Speaking to Friday, Fraser said he was hoping the board would do a full investigation of the incident, as well as communicate with parents about what had happened. 

Hours after we spoke to Fraser on the phone, the board issued the aforementioned statement and letter to parents.

Fraser said he wasn’t impressed with how the school and the Rainbow board responded to the incident. 

“It seems like until I made a bit of noise about it, they weren’t going to do anything,” said Fraser, who took to social media last week to inform other parents about the incident. 

“It was just kind of ‘oopsie, sorry about that!’ Yeah, we made a boo-boo.' I don’t think it was even reported to the superintendent until I got involved and started raising a bit of fuss.”

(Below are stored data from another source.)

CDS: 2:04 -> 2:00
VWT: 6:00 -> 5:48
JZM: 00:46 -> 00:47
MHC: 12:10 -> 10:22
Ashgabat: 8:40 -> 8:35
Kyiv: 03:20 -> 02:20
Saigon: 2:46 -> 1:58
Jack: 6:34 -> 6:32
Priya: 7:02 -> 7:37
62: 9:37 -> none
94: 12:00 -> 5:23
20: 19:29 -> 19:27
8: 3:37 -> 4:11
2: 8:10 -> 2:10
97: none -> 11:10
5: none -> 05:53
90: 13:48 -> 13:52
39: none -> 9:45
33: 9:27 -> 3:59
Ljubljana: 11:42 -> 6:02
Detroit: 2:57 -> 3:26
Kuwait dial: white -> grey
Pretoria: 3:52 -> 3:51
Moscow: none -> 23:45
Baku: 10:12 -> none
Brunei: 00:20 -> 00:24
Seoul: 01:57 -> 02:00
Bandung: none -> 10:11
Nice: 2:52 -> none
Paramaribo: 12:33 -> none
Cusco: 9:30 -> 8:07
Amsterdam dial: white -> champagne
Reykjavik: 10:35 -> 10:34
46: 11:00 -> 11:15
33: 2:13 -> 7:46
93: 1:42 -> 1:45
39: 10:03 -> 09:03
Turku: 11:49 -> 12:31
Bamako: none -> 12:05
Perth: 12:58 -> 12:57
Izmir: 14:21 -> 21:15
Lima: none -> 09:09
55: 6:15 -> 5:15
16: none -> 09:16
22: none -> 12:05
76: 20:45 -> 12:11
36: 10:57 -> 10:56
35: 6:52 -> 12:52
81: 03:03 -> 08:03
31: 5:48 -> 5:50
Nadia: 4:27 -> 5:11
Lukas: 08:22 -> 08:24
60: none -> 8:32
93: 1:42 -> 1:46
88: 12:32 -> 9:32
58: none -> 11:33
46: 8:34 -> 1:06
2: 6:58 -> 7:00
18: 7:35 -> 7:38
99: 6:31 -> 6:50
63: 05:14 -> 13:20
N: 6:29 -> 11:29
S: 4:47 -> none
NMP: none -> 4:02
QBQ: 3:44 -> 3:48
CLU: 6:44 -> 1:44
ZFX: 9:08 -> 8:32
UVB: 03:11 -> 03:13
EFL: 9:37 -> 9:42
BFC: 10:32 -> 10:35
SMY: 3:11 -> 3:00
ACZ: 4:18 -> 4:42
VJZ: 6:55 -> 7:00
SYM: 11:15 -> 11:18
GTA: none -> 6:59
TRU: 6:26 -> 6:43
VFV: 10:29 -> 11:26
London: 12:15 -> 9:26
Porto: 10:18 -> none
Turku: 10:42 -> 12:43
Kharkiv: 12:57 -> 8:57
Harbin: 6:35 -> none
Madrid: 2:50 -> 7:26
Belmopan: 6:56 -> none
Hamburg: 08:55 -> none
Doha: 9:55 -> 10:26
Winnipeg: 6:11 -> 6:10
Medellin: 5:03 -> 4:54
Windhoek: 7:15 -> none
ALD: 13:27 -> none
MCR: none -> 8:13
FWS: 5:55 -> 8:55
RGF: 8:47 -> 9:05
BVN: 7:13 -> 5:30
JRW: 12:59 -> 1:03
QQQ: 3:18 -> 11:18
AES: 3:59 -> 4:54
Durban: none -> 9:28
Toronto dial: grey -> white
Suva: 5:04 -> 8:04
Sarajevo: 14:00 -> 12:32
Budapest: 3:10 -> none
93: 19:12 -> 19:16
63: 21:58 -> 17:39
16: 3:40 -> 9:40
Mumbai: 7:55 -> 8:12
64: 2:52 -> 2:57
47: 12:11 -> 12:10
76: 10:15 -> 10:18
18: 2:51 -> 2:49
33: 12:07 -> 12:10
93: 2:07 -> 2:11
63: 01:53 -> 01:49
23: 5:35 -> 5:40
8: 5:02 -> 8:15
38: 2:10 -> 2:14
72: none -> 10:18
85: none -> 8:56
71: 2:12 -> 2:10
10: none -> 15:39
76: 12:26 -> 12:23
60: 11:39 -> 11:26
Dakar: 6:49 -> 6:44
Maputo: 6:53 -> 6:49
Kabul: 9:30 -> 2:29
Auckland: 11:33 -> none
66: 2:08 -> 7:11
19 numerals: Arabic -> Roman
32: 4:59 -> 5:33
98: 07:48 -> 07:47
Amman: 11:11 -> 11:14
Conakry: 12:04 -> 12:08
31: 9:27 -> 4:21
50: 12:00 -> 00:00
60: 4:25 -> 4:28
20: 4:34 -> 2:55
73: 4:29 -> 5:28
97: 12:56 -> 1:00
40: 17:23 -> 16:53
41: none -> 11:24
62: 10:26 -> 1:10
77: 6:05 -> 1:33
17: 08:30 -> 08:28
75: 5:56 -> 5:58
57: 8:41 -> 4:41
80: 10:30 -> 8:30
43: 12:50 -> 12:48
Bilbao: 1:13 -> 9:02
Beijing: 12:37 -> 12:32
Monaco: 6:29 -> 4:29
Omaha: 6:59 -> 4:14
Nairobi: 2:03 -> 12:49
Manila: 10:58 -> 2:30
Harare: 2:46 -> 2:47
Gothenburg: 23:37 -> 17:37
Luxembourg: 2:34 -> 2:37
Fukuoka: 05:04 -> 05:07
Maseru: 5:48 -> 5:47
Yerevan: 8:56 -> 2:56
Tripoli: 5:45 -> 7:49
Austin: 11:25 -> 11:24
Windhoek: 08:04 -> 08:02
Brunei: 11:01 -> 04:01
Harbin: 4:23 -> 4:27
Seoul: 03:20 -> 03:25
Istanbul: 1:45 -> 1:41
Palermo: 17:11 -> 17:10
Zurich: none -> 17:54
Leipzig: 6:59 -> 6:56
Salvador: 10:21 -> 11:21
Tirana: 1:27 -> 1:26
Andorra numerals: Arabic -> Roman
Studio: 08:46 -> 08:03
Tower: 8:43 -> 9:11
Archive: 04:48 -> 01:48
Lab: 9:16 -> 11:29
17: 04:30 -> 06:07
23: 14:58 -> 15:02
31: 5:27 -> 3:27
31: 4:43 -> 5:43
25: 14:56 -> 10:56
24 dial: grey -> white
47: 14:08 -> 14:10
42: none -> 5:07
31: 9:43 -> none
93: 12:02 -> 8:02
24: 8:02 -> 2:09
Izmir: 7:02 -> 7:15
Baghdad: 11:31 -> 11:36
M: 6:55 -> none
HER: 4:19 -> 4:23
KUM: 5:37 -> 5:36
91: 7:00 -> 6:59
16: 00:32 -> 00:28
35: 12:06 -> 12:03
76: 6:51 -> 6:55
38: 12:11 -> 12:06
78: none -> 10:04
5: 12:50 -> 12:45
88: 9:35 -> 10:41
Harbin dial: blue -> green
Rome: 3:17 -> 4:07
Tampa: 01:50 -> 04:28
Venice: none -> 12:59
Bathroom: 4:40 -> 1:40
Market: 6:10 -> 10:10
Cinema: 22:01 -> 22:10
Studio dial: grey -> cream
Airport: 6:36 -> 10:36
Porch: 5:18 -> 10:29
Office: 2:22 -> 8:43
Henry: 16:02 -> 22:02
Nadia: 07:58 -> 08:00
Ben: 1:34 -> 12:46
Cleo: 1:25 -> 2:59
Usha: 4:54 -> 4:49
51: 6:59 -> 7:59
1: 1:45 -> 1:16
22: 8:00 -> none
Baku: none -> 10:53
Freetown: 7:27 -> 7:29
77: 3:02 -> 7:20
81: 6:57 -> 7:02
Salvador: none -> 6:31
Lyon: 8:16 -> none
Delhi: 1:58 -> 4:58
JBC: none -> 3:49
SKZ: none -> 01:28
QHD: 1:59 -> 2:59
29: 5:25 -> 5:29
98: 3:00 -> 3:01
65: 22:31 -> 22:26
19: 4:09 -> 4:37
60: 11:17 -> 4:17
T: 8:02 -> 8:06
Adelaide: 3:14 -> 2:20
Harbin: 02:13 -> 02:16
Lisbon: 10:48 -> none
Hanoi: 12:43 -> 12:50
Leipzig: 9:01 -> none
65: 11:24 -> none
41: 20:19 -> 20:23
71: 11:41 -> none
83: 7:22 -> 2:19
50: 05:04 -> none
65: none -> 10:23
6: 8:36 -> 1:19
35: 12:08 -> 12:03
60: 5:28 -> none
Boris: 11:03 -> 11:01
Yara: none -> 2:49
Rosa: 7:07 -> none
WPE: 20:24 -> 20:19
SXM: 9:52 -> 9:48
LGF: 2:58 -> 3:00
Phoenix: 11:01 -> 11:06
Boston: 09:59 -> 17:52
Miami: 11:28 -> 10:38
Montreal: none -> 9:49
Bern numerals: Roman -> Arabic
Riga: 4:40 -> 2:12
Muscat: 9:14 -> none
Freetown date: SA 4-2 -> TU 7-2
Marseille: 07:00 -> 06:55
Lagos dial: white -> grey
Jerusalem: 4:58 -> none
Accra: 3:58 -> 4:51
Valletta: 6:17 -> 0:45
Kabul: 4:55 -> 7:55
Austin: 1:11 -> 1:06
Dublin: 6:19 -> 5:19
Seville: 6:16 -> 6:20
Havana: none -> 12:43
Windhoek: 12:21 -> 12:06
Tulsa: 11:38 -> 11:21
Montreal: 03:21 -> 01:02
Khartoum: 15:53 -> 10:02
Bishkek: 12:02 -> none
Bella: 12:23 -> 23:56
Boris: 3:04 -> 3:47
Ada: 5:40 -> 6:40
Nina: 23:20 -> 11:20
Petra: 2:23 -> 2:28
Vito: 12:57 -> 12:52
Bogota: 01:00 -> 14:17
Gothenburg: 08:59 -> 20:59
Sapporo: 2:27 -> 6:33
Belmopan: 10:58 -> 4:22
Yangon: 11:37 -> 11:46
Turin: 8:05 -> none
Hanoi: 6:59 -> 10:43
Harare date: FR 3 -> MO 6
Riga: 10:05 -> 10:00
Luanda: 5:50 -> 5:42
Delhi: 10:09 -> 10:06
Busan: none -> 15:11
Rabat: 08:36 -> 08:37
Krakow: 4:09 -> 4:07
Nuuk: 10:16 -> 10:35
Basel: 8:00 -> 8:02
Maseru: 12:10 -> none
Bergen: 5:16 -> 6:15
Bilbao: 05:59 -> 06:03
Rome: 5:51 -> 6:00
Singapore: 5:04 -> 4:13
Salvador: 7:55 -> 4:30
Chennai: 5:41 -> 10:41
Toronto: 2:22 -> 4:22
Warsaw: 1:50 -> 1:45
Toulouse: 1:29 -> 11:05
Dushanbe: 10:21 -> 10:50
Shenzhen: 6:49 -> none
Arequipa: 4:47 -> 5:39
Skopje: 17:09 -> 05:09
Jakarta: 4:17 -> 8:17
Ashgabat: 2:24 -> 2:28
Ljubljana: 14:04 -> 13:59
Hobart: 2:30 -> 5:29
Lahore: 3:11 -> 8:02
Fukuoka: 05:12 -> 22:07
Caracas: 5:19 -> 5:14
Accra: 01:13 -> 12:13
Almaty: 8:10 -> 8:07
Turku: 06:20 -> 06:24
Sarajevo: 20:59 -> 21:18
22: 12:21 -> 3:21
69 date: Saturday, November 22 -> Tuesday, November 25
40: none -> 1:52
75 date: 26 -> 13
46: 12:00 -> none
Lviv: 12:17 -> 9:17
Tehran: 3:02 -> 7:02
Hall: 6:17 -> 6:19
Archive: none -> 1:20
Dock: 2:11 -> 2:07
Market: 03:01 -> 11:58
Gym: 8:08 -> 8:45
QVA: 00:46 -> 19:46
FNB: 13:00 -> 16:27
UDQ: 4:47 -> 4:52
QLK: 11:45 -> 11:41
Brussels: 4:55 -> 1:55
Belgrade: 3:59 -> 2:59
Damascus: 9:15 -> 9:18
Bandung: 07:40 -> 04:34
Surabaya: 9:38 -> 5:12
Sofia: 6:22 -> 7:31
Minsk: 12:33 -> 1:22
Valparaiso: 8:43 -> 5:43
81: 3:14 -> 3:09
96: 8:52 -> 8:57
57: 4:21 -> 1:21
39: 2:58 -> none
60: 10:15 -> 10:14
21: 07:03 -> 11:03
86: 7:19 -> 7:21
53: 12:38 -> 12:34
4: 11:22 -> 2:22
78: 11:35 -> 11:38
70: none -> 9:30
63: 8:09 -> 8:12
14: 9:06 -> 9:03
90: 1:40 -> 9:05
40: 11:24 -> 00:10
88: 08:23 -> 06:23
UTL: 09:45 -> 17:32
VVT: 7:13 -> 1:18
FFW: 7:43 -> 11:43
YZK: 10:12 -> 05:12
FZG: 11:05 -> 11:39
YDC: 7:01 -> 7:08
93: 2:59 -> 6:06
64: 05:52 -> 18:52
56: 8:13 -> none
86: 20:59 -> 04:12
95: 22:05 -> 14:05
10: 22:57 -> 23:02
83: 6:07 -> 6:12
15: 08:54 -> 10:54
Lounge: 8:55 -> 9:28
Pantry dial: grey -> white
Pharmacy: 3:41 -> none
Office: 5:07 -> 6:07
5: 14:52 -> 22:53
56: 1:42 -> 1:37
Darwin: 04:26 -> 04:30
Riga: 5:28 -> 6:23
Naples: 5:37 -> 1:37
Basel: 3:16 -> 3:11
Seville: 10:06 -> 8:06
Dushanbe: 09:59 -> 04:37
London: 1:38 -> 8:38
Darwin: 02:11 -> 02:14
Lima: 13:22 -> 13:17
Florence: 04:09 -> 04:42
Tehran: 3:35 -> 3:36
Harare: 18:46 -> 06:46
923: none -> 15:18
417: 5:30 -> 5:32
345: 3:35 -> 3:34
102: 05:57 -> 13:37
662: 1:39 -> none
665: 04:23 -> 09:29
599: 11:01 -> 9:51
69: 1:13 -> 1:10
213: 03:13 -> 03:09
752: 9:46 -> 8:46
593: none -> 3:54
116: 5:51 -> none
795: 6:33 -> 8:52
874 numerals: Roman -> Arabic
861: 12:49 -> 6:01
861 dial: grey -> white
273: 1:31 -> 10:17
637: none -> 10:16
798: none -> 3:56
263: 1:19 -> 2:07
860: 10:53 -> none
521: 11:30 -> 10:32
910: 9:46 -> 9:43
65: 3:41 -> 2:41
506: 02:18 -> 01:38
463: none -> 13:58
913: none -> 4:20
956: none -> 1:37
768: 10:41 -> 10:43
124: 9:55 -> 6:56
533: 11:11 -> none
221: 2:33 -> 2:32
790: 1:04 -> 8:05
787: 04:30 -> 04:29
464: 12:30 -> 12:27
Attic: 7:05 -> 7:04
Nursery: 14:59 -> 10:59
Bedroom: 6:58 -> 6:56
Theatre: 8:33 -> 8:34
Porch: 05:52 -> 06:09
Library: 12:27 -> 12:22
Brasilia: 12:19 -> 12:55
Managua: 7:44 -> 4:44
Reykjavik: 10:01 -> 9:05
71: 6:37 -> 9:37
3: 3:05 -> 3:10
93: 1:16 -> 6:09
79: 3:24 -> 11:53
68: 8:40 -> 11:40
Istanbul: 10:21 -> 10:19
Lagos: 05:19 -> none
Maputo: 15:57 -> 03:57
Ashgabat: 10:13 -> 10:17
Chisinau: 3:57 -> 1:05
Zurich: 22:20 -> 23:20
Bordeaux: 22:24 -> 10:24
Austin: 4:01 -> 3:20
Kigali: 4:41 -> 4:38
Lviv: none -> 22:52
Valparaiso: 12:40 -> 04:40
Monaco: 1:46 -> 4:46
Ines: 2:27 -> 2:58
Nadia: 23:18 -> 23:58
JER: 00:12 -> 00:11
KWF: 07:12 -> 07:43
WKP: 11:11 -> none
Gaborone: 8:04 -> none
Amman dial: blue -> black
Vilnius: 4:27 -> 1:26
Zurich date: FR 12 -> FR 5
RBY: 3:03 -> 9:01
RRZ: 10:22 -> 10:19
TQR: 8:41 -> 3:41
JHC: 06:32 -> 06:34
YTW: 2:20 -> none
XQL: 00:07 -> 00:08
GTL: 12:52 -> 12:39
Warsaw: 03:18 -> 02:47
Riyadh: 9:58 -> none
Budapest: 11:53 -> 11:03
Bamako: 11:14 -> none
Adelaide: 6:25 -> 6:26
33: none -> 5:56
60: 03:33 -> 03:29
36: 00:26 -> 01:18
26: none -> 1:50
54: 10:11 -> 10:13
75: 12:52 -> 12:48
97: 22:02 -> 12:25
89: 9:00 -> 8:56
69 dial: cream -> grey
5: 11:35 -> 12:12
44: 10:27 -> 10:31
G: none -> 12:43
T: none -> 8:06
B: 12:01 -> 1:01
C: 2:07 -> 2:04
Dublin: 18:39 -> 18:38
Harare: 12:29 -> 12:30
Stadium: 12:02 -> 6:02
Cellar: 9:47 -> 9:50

He said when he talked to the principal, he was told that an investigation had already been conducted. But Fraser said he was hoping for something more comprehensive.

“You don’t do that in 20 minutes,” he said. “Incident investigations take a big amount of time, and there’s teams of people that have to do that. There’s a number of procedures and protocols here that weren’t followed.”

When Fraser heard from the superintendent, he said he was leaving it in the hands of the school’s principal and faculty to review their procedures. He said the official didn’t even seem to be aware that his son was sick at the time of the incident.

“He wasn’t too interested in anything,” he said. “He was just leaving it to the staff and principal to deal with.”